Viremia during respiratory RV infection has been studied over recent years but, when RVs could only be identified by means of culture, it was only found in a very small number of children who died suddenly and unexpectedly [29, 30], or because of an acute RTI [31]. Current molecular methods are significantly more sensitive and, contrary to expectations, have revealed that viremia is relatively common in children with RV infection and is usually associated with a more severe course of RV disease. Xatzipsalti et al. detected RV in the blood of 11.4 % of 88 children with upper and lower RTIs, particularly during the early course of disease, and found that it was mainly associated with a significant increase in moderate or severe exacerbations of acute asthma [17]. Similarly, Fuji et al. found that 12.3 % of 243 subjects with RV infection and severe respiratory symptoms were viremic, most of whom had reduced O2 blood saturation levels [20]. They also found that RV-C was more frequently associated with viremia than RV-A and RV-B, thus suggesting that it may be more pathogenic.

Our findings confirm that viremia is relatively common in RV-positive patients and that it seems to be a marker of more severe RV disease, particularly when the infection is caused by RV-C. The prevalence of viremia in our study was 12 %, which is practically identical to previously reported prevalence, and most of the viremic patients had RV-C infection [20]. Interestingly, the children who were viremic upon admission not only had a worse clinical presentation and a higher incidence of low O2 saturation levels, but also had significantly higher WBC counts, CRP levels and nasopharyngeal RV loads. Blood culture for bacteria was negative in all the cases. This finding, although it does not exclude the possible coexistence of a bacterial co-infection due to the poor sensitivity of culture in the identification of bacteremic cases [32], supports the hypothesis that RV was the cause of the disease. On the other hand, in viremic cases RV was the only virus identified both in the nasopharyngeal swab and in the blood.
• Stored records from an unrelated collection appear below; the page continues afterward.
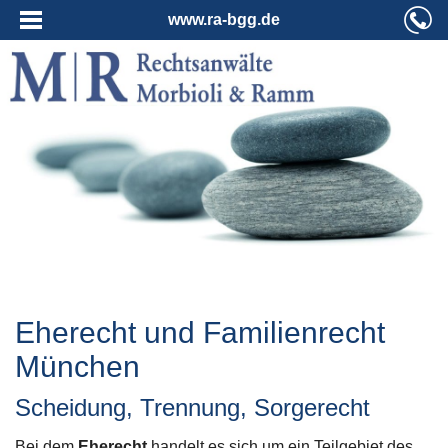
www.ra-bgg.de
Eherecht und Familienrecht
München
Scheidung, Trennung, Sorgerecht
Bei dem
Eherecht
handelt es sich um ein Teilgebiet des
In conclusion, the findings of this study suggest that nasopharyngeal viral load and viremia influence the severity of RV infection. However, further studies are needed to verify the relationships between viremia and duration of signs and symptoms of disease, duration of viral shedding and risk of superimposed bacterial infections. This information could be useful to decide characteristics of RV-related disease and its outcome.